Zodra de migratie is gemaakt, voeg het toe aan app.migrations
na de CreateGalaxy
migratie.
app.migrations.add(CreateGalaxy())
app.migrations.add(CreateStar())
Omdat migraties in volgorde worden uitgevoerd, en CreateStar
verwijst naar het schema van de melkwegstelsels, is volgorde belangrijk. Tenslotte, voer de migraties uit om de database voor te bereiden.
Voeg een route toe voor het maken van nieuwe sterren.
app.post("stars") { req async throws -> Star in
let star = try req.content.decode(Star.self)

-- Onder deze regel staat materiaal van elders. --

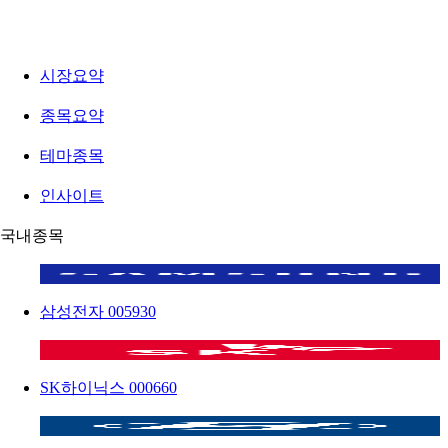
시장요약
종목요약
테마종목
인사이트
국내종목
삼성전자
005930
SK하이닉스
000660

try await star.create(on: req.db)
return star
}
Maak een nieuwe ster die verwijst naar de eerder gemaakte galaxy met het volgende HTTP-verzoek.
POST /stars HTTP/1.1
content-length: 36
content-type: application/json
{
"name": "Sun",
"galaxy": {
"id": ...
}
}
Je zou de nieuw aangemaakte ster terug moeten zien met een unieke identificatie.
{
"id": ...,
"name": "Sun",
"galaxy": {
"id": ...
}
}
Children¶
Laten we nu eens kijken hoe je Fluent's eager-loading functie kunt gebruiken om automatisch de sterren van een sterrenstelsel te retourneren in de GET /galaxies
route. Voeg de volgende eigenschap toe aan het Galaxy
model.
// Alle sterren in dit heelal.
@Children(for: \.$galaxy)
var stars: [Star]
De @Children
eigenschap wrapper is de inverse van @Parent
. Het neemt een sleutel-pad naar het @Parent
veld van het child als het for
argument. De waarde is een array van children omdat er nul of meer child modellen kunnen bestaan. Er zijn geen wijzigingen nodig in de migratie van het sterrenstelsel omdat alle informatie die nodig is voor deze relatie is opgeslagen op Star
.
Eager Load¶
Nu de relatie compleet is, kun je de with
methode op de query bouwer gebruiken om automatisch de galaxy-ster relatie op te halen en te serialiseren.
app.get("galaxies") { req in
try await Galaxy.query(on: req.db).with(\.$stars).all()
}
Een sleutel-pad naar de @Children
relatie wordt doorgegeven aan with
om Fluent te vertellen dat deze relatie automatisch wordt geladen in alle resulterende modellen. Bouw en draai het programma en stuur nog een verzoek naar GET /galaxies
. U zou nu de sterren automatisch in het antwoord moeten zien.
[
{
"id": ...,
"name": "Milky Way",
"stars": [
{
"id": ...,
"name": "Sun",
"galaxy": {
"id": ...
}
}
]
}
]
Volgende stappen¶
Gefeliciteerd met het maken van uw eerste modellen en migraties en het uitvoeren van basis create en read operaties. Voor meer diepgaande informatie over al deze functies, bekijk hun respectievelijke secties in de Fluent handleiding.